The College of Agriculture and Life Sciences recently handed out its first ever Impact Award for Extraordinary Partnership to an ISU alumni.

Wendy Wintersteen, endowed dean for the College of Agriculture and Life Sciences, honored Dean Lemke of the Iowa Department of Agriculture and Land Stewardship because of his involvement in the department’s water resources bureau.

Lemke graduated from Iowa State with a degree in agricultural engineering and is currently a professional engineer.

Brian Meyer, program director for communications in the agriculture college, said Lemke has been a great partner to work with.

“Dean has been working closely with our faculty and our scientists on different ways that we can work together on water quality issues and priorities,” Meyer said.

Lemke has also worked hard on agricultural issues not only in Iowa, but with farmers who live down the Mississippi, discussing how water quality issues affect all people.

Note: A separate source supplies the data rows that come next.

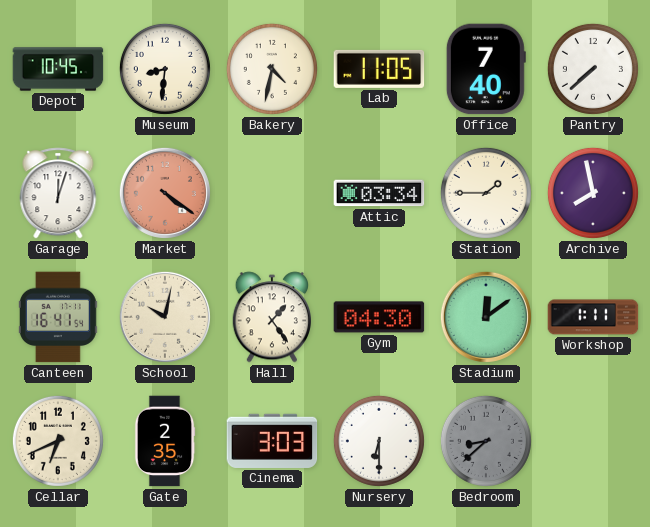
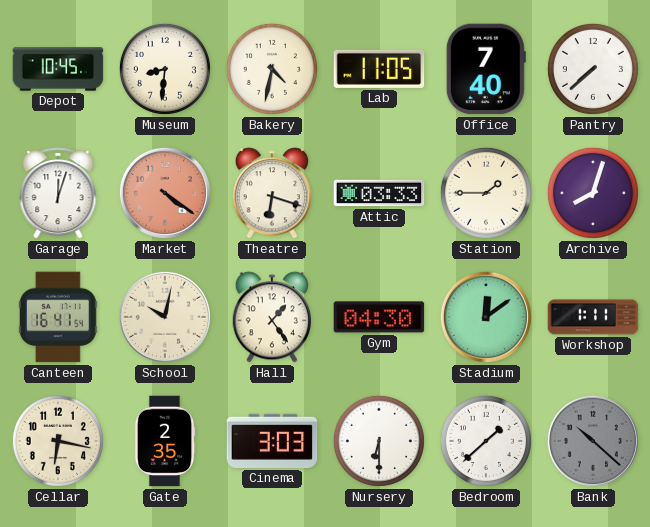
Theatre: none -> 6:18
Attic: 03:34 -> 03:33
Archive: 7:58 -> 8:03
Cellar: 6:41 -> 6:17
Bedroom: 8:38 -> 1:38
Bedroom dial: grey -> white
Bank: none -> 10:22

Lemke was recognized during the Iowa-Mississippi Farmer to Farmer Exchange. In late May, a group of Iowa farmers and agricultural leaders traveled to Mississippi to participate in the first leg of the exchange, which is focused on developing relationships between agricultural leaders in both states and promoting the sharing of information and technologies to address the hypoxic area in the Gulf of Mexico.

Meyer said Lemke has collaborated with many organizations, including Iowa State.

“He’s been a great partner for Iowa State, in that he really wants to look at a scientific way for going forward,” Meyer said.

Lemke began working with ISU researchers to develop the Iowa Conservation Reserve Enhancement Program in 2000. This particular program provides planning and financial support for the construction of nitrogen-removal wetlands that filter water from cropland.

Not only has Lemke spearheaded those activities, but he was also the motivating force in reestablishing the Iowa Water Resources Research Institute at Iowa State, now renamed the Iowa Water Center.

He operates family farms in northern Iowa as well.